There is material below. Print exactly the lines starting at the line with "Честную стоимость без" and ending at the line with "деталям, без лишних", ends included, and no others.
DATA FOR THE TASK START
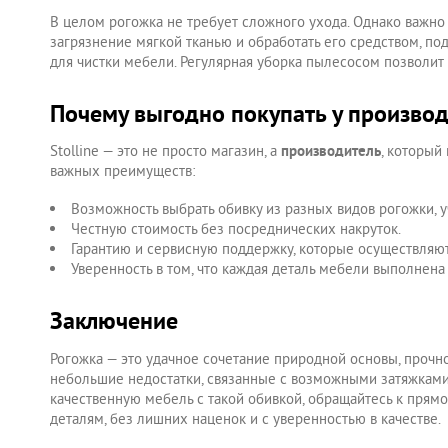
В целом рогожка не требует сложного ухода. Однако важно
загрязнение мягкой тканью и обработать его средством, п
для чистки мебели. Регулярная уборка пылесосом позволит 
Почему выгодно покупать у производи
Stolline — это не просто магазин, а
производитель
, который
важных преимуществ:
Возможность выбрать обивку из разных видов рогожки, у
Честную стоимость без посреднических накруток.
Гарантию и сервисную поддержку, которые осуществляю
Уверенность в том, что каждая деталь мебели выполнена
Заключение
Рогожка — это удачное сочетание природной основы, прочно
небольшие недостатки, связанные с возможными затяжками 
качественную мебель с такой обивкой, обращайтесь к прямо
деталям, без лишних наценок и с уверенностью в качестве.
DATA FOR THE TASK END
DATA FOR THE TASK START
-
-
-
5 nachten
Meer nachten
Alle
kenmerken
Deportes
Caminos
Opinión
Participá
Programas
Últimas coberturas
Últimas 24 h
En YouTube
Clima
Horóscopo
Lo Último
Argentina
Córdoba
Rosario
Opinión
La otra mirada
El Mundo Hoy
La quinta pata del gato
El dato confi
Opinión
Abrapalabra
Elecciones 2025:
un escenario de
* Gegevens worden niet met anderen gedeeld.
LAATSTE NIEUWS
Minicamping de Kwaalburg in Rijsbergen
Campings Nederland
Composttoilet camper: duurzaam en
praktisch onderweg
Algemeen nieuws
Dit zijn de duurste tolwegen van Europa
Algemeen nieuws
DATA FOR THE TASK END
- YOUR SOLUTION:
Честную стоимость без посреднических накруток.
Гарантию и сервисную поддержку, которые осуществляю
Уверенность в том, что каждая деталь мебели выполнена
Заключение
Рогожка — это удачное сочетание природной основы, прочно
небольшие недостатки, связанные с возможными затяжками 
качественную мебель с такой обивкой, обращайтесь к прямо
деталям, без лишних наценок и с уверенностью в качестве.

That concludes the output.